Creating a corpus

In order to create a new corpus, select “New corpus” from the main menu.

image4


Now, enter the name and description of your corpus (6) and choose the language of the corpus (7).

image5 image19


In order to select the processing pipeline, click on the settings icon next to (7). If both pipelines are available for your corpus, the default setting is Spacy. You can add metadata of every text in your corpus (8). You can also modify them once the corpus is created. To save your corpus, click on the “Create” button (9).

image6


Next, you will be redirected to the control panel for your corpus. Once its status switches to “Ready” (10), you can start adding texts by pressing the “+” button (11).

image7


When you click on the “+” button, you will be redirected to the page which will allow you to add your texts. The list of supported formats is available here. There are two ways of adding new texts to a corpus.

image8


One approach is to upload files from your local drive. In order to do that, you need to press the “+ Add files” button (16) and choose one or more files from the pop-up window. The other approach consists in providing links to the texts that are supposed to make up your corpus in the appropriate window (17), and clicking on the “Download” button (18). Korpusomat will download and process them automatically.

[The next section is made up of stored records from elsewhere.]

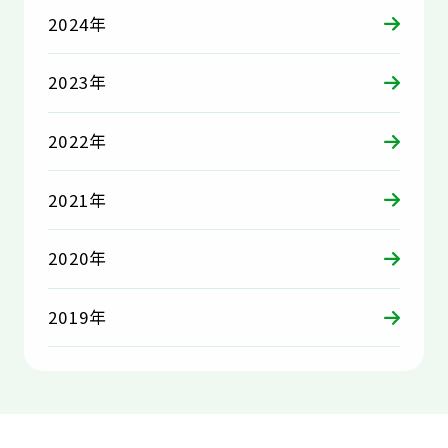
2024年
2023年
2022年
2021年
2020年
2019年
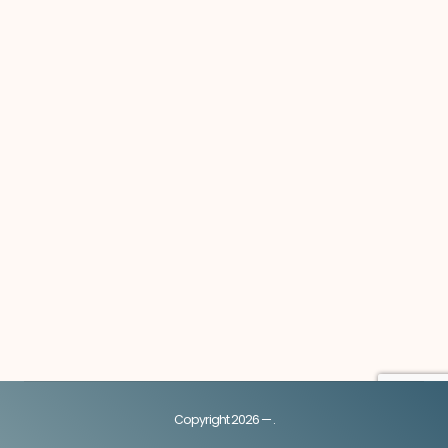
Copyright 2026 — .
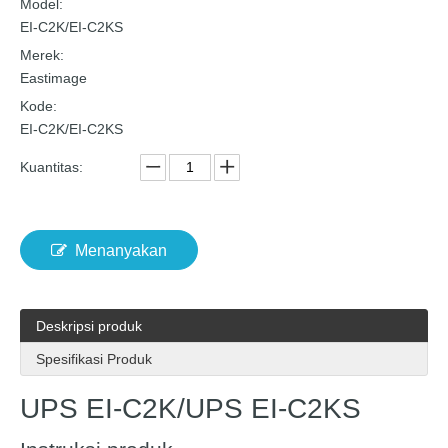
Model:
EI-C2K/EI-C2KS
Merek:
Eastimage
Kode:
EI-C2K/EI-C2KS
Kuantitas:
Menanyakan
Deskripsi produk
Spesifikasi Produk
UPS EI-C2K/UPS EI-C2KS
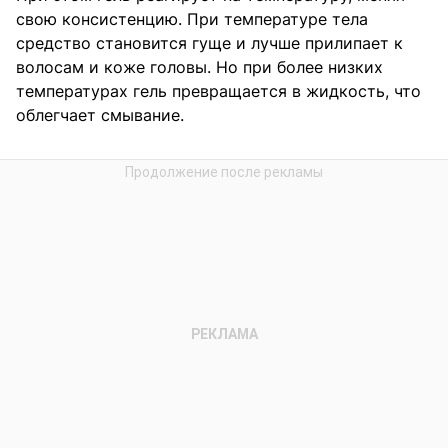
свою консистенцию. При температуре тела
средство становится гуще и лучше прилипает к
волосам и коже головы. Но при более низких
температурах гель превращается в жидкость, что
облегчает смывание.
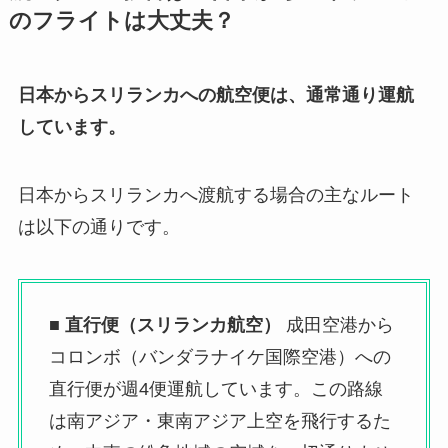
のフライトは大丈夫？
日本からスリランカへの航空便は、通常通り運航
しています。
日本からスリランカへ渡航する場合の主なルート
は以下の通りです。
■ 直行便（スリランカ航空）
成田空港から
コロンボ（バンダラナイケ国際空港）への
直行便が週4便運航しています。この路線
は南アジア・東南アジア上空を飛行するた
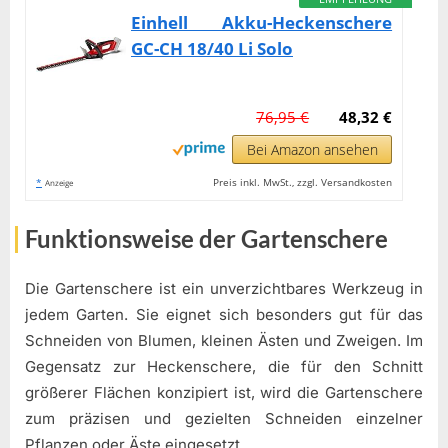
Einhell Akku-Heckenschere
GC-CH 18/40 Li Solo
76,95 €
48,32 €
Bei Amazon ansehen
*
Preis inkl. MwSt., zzgl. Versandkosten
Anzeige
Funktionsweise der Gartenschere
Die Gartenschere ist ein unverzichtbares Werkzeug in
jedem Garten. Sie eignet sich besonders gut für das
Schneiden von Blumen, kleinen Ästen und Zweigen. Im
Gegensatz zur Heckenschere, die für den Schnitt
größerer Flächen konzipiert ist, wird die Gartenschere
zum präzisen und gezielten Schneiden einzelner
Pflanzen oder Äste eingesetzt.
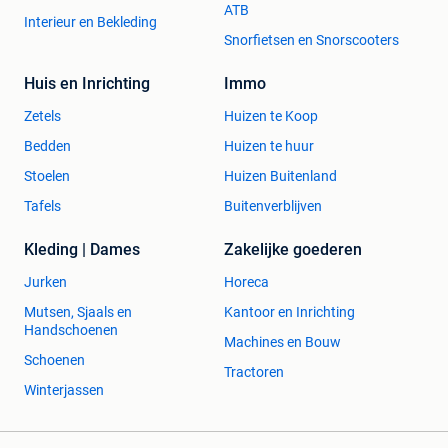
ATB
Interieur en Bekleding
Snorfietsen en Snorscooters
Huis en Inrichting
Immo
Zetels
Huizen te Koop
Bedden
Huizen te huur
Stoelen
Huizen Buitenland
Tafels
Buitenverblijven
Kleding | Dames
Zakelijke goederen
Jurken
Horeca
Mutsen, Sjaals en
Kantoor en Inrichting
Handschoenen
Machines en Bouw
Schoenen
Tractoren
Winterjassen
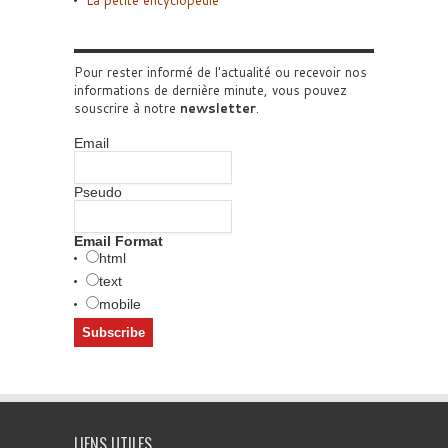
La petite encyclopédie
Pour rester informé de l'actualité ou recevoir nos
informations de dernière minute, vous pouvez
souscrire à notre
newsletter
.
Email
Pseudo
Email Format
html
text
mobile
LIENS UTILES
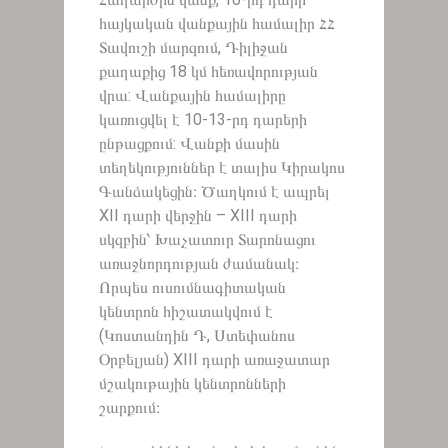
հայկական վանքային համալիր ՀՀ
Տավուշի մարզում, Դիլիջան
քաղաքից 18 կմ հեռավորության
վրա: Վանքային համալիրը
կառուցվել է 10-13-րդ դարերի
ընթացքում: Վանքի մասին
տեղեկություններ է տալիս Կիրակոս
Գանձակեցին։ Ծաղկում է ապրել
XII դարի վերջին – XIII դարի
սկզբին՝ Խաչատուր Տարոնացու
առաջնորդության ժամանակ։
Որպես ուսումնագիտական
կենտրոն հիշատակվում է
(Կոստանդին Դ, Ստեփանոս
Օրբելյան) XIII դարի առաջատար
մշակութային կենտրոնների
շարքում։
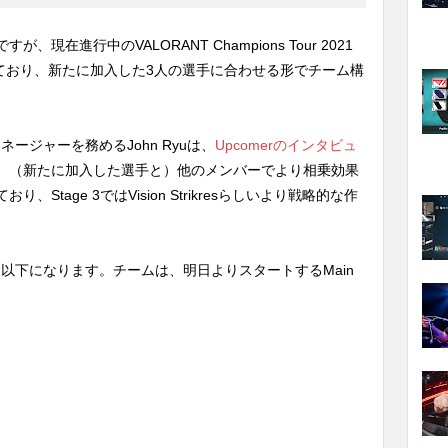
現在進行中のVALORANT Champions Tour 2021
用しており、新たに加入した3人の選手に合わせる形でチーム構
ョンマネージャーを務めるJohn Ryuは、
Upcomerのインタビュ
。（新たに加入した選手と）他のメンバーでより相乗効果
tage 3ではVision Strikresらしいより戦略的な作
ンナップは以下になります。チームは、明日よりスタートするMain
。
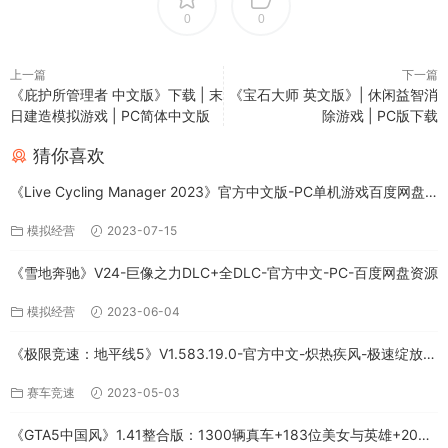
0
0
上一篇
下一篇
《庇护所管理者 中文版》下载 | 末
《宝石大师 英文版》| 休闲益智消
日建造模拟游戏 | PC简体中文版
除游戏 | PC版下载
猜你喜欢
《Live Cycling Manager 2023》官方中文版-PC单机游戏百度网盘
免费下载
模拟经营
2023-07-15
《雪地奔驰》V24-巨像之力DLC+全DLC-官方中文-PC-百度网盘资源
模拟经营
2023-06-04
《极限竞速：地平线5》V1.583.19.0-官方中文-炽热疾风-极速绽放
+全DLC-PC版百度网盘资源
赛车竞速
2023-05-03
《GTA5中国风》1.41整合版：1300辆真车+183位美女与英雄+200%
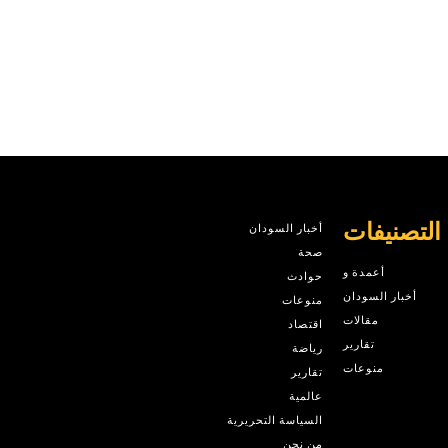
التصنيفات
أخبار السودان
صحة
أعمدة و
حوادث
أخبار السودان
منوعات
مقالات
اقتصاد
تقارير
رياضة
منوعات
تقارير
عالمية
السياسة التحريرية
من نحن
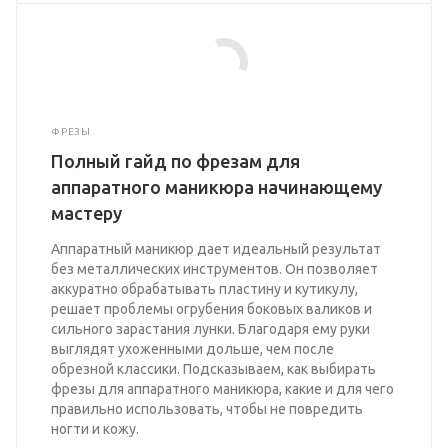
ФРЕЗЫ
Полный гайд по фрезам для
аппаратного маникюра начинающему
мастеру
Аппаратный маникюр дает идеальный результат
без металлических инструментов. Он позволяет
аккуратно обрабатывать пластину и кутикулу,
решает проблемы огрубения боковых валиков и
сильного зарастания лунки. Благодаря ему руки
выглядят ухоженными дольше, чем после
обрезной классики. Подсказываем, как выбирать
фрезы для аппаратного маникюра, какие и для чего
правильно использовать, чтобы не повредить
ногти и кожу.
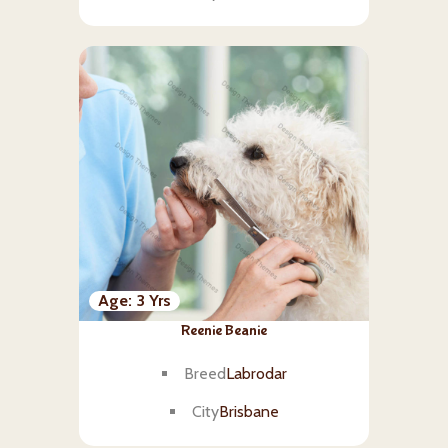
Age
3 Yrs
Reenie Beanie
Breed
Labrodar
City
Brisbane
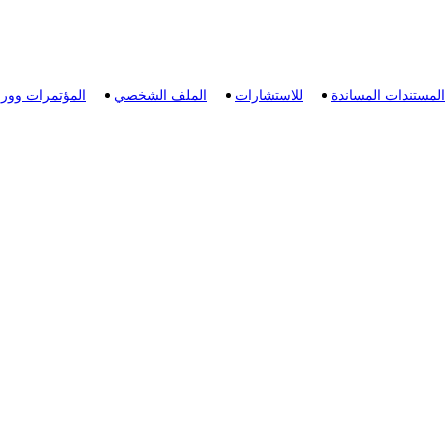
المستندات المساندة
للاستشارات
الملف الشخصي
المؤتمرات وور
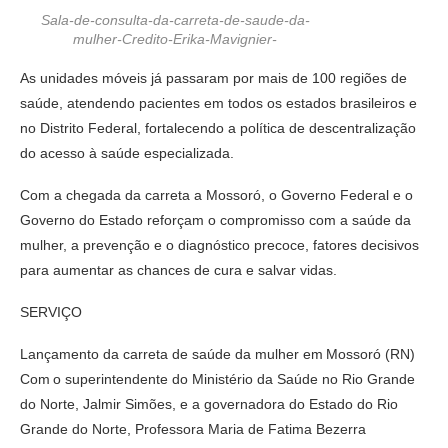
Sala-de-consulta-da-carreta-de-saude-da-
mulher-Credito-Erika-Mavignier-
As unidades móveis já passaram por mais de 100 regiões de
saúde, atendendo pacientes em todos os estados brasileiros e
no Distrito Federal, fortalecendo a política de descentralização
do acesso à saúde especializada.
Com a chegada da carreta a Mossoró, o Governo Federal e o
Governo do Estado reforçam o compromisso com a saúde da
mulher, a prevenção e o diagnóstico precoce, fatores decisivos
para aumentar as chances de cura e salvar vidas.
SERVIÇO
Lançamento da carreta de saúde da mulher em Mossoró (RN)
Com o superintendente do Ministério da Saúde no Rio Grande
do Norte, Jalmir Simões, e a governadora do Estado do Rio
Grande do Norte, Professora Maria de Fatima Bezerra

Po załadowaniu treści można wprowadzić lub zmodyfikować metadane (19). Korpusomat automatycznie spróbuje wydobyć metadane z dodanego pliku, jednak nie zawsze jest to możliwe. W wypadku tekstów w formatach EPUB i MOBI oraz stron internetowych Korpusomat spróbuje wydobyć metadane z nagłówków dokumentów. W wypadku plików tekstowych automatyczne rozpoznawanie metadanych wymaga tego, by nazwy plików zapisane były w następującym formacie: „autor - tytuł (miejsce, rok)”. Przykładowo, aby Korpusomat automatycznie rozpoznał metadane „Pana Tadeusza” z nazwy pliku, dodany plik powinien nazywać się „Adam Mickiewicz - Pan Tadeusz (Paryż, 1834).txt”.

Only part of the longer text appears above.